Saturday 4 June 2022

 https://aliahd66.substack.com/p/staking-out-space-for-india-in-the?sd=fs

Staking out space for India in the UN’s New Agenda for Peace

India is an emerging great power. The Narendra Modi government in decisively reshaping it as New India hopes to position so as to finally take up its ‘rightful’ place in the comity of nations. That India has always had a mind of its own is well-regarded. Even in the Cold War, when international maneuver space was rather limited for post-colonial nations, it had carved out a role for itself. Its continuing strategic autonomy was on show at the Security Council in its voting pattern on the ongoing conflict in Ukraine.

The conflict is a potentially era-defining one, but what emerges cannot be allowed to become a ‘post-Charter’ era. The United Nations (UN) Charter has been the leitmotif since the UN’s formation in wake of the World War II. While historians can debate whether it was the concept of deterrence that kept the ‘long peace’ or if it was the embedding of Charter principles is moot. The Charter definitively came into its own with the ending of the Cold War. Though it has been buffeted since by international crises involving powers sidelining the UN as they went about asserting their power, be it at Kosovo, Iraq War II, Libya and Syria, the Charter provided a yardstick to judge matters by. That the Ukraine War has jolted the yardstick requires that it be steadied again by heavyweights as India to step up.

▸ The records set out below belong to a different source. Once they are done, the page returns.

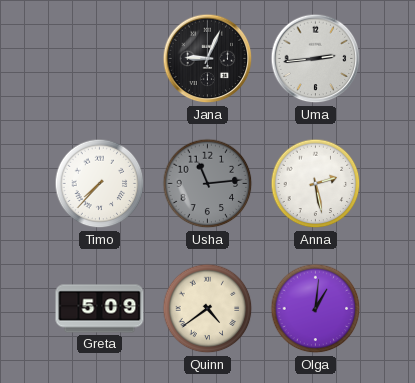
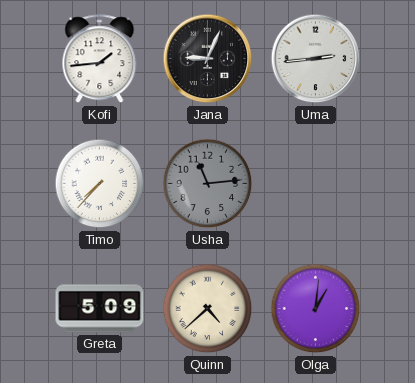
Kofi: none -> 1:44
Anna: 2:28 -> none
Quinn: 4:39 -> 4:38
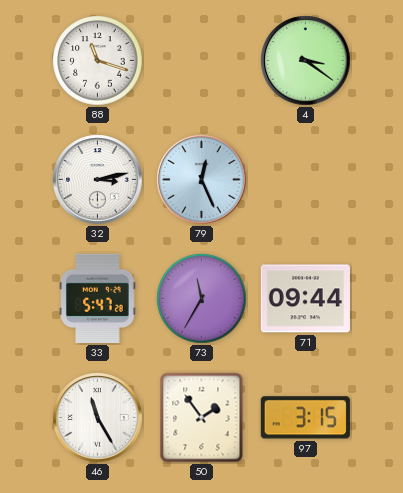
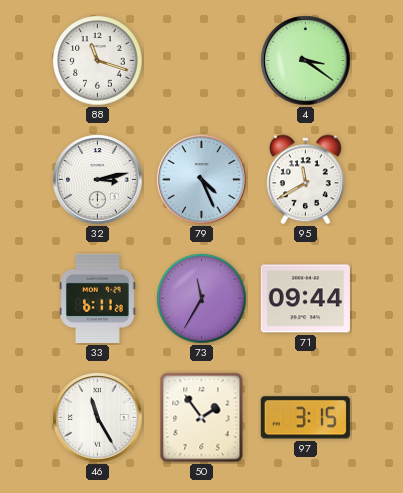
79: 12:26 -> 4:26
95: none -> 11:40
33: 5:47 -> 6:11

India can play a vital role, leveraging its fortuitous presence as a non-permanent member of the UN Security Council. While strategic voting has its utility for defending national interest, it is Indian national interest that the UN stands strengthened as the primary custodian of the legitimacy of and as a leading shaper of the world order. As a rising power, India needs a degree of stability in the world order. If a new order is to shape up, the leading powers would be its authors. India, tagging along, would have its interests given a short shrift. Therefore, lending a hand to the UN to maintain its preeminence in what promises to be an uncertain world ahead, gripped by great power contestation, is in Indian national interest.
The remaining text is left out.